Вислоносые недоверчиво покосились на своего предводителя. Тот, быстро осмотрев руки арестантки, кисло ухмыльнулся и, зажав ей рот ладонью, потащил к выходу.
За воротами резиденции все было не так как раньше. Население Ласиоты, уже привыкшее свободно сновать туда-сюда по улицам, опять забилось по щелям и не высовывалось. Редких прохожих останавливали патрули. Кругом белели повязки и громыхали повозки с военным имуществом.
Мимо проволокли связанных гномов. «Наверное, из какого-то загородного рабуца», — подумалось Пине. И тут до нее дошло: «Да это же кроительский переворот! Я все проспала!»
Гномов повели в городскую тюрьму. Арестованная высвободила рот и замотала головой:
— И меня сюда?!
Но вместо ответа получила толчок в спину. Заданное направление не оставляло надежды на ошибку.
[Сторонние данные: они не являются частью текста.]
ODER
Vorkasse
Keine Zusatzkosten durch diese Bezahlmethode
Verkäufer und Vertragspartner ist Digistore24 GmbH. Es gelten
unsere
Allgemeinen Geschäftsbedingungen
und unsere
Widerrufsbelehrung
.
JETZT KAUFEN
Последнее время темница пустовала — туда не сажали даже пойманных уклистов, но теперь она вновь обрела «постояльцев». Мрачные казематы были битком набиты неблагонадежными с точки зрения кроителей согражданами, а также пришельцами с материка, которые не успели или не захотели эвакуироваться перед закрытием переходов.
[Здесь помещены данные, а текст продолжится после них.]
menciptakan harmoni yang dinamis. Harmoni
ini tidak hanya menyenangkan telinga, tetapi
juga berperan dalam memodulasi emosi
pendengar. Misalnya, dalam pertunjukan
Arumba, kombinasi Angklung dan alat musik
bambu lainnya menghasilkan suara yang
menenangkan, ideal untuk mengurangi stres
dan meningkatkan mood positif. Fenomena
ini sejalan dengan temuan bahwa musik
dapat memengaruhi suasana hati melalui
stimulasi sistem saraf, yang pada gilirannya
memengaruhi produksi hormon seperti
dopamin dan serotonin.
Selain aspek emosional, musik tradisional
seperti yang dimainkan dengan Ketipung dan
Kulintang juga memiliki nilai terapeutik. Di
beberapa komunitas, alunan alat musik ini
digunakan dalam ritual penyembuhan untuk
Очутиться в тюрьме через несколько часов после того, как ты был всемогущим чародеем — ощущение не слишком приятное, да к тому же в камере битком набитой гномами — такой кошмар и в страшном сне не приснится. Гномы сидели, лежали, стонали, сопели, храпели, пыхтели, но ничего не говорили.
— У, сычи бородатые, — бурчала под нос Пина, поеживаясь от зябкой сырости, — так и зыркают из углов!
Гномов она недолюбливала. Третий народ весьма прохладно относился к торжественным появлениям ее милости, да и к чародейству вообще. Какая уж тут приязнь. Теперь ей казалось, что гномы даже посмеиваются над ней. Ей так и слышались бросаемые в бороды усмешки: дескать, нет у тебя усмарила, и твоей волшебной особы тоже нет — так, недоразумение одно.
* * *На второй день заточения в застенок втолкнули мальчишку-хойба, наверное, места в других камерах уже не было. Судя по всему, гномье общество парня тоже угнетало.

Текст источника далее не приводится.